I've doublechecked my TiVo's IP address as well as used IE to log into the web portion of my Nowplaying list. I still have not had any luck in getting TiVoplaylist to work though.

At least I can still d/l my shows through the website but this "Details unavaliable thing is very frusturating and should never have been a problem w/ the program in the first place.


----------



## dcahoe (Jan 29, 2006)

Keith_R90210 said:


> I've doublechecked my TiVo's IP address as well as used IE to log into the web portion of my Nowplaying list. I still have not had any luck in getting TiVoplaylist to work though.
> 
> At least I can still d/l my shows through the website but this "Details unavaliable thing is very frusturating and should never have been a problem w/ the program in the first place.

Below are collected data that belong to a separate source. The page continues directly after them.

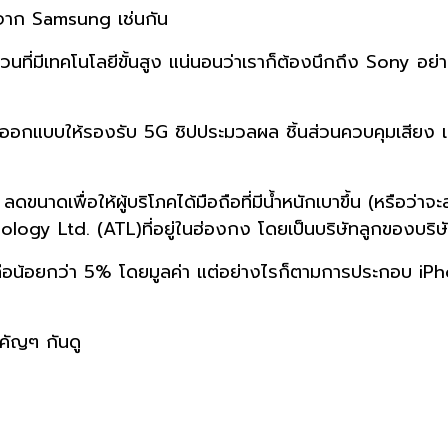
จาก Samsung เช่นกัน
นส่วนที่มีเทคโนโลยีขั้นสูง แน่นอนว่าเราก็ต้องนึกถึง Sony 
องออกแบบให้รองรับ 5G ชิปประมวลผล ชิ้นส่วนควบคุมเสียง แ
์ ลดขนาดเพื่อให้ผู้บริโภคได้มือถือที่มีน้ำหนักเบาขึ้น (หรือว
gy Ltd. (ATL)ที่อยู่ในฮ่องกง โดยเป็นบริษัทลูกของบริษั
 เหลือน้อยกว่า 5% โดยมูลค่า แต่อย่างไรก็ตามการประกอบ iP
ำคัญๆ กันดู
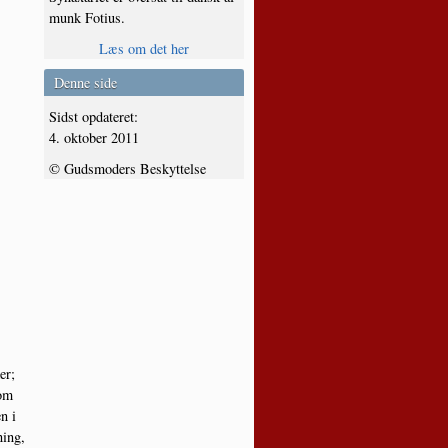
munk Fotius.
Læs om det her
Denne side
Sidst opdateret:
4. oktober 2011
© Gudsmoders Beskyttelse
er;
 om
en i
ning,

So does that mean that you did not get a login window using TivoPlayList when you cleared your MAK in the program?

Thanks for working with me on this Keith, I'd like to help you get my program working. I'm afraid others have the same problem, but I don't hear from them all.


----------



## greg_burns (May 22, 2004)

You mentioned firewall before. Are you running anything other than the Firewall built-into Windows XP SP2? Zonealarm? Norton Internet Security?

Any change if you disable your firewall?


----------



## Keith_R90210 (Jul 26, 2003)

dcahoe said:


> So does that mean that you did not get a login window using TivoPlayList when you cleared your MAK in the program?
> 
> Thanks for working with me on this Keith, I'd like to help you get my program working. I'm afraid others have the same problem, but I don't hear from them all.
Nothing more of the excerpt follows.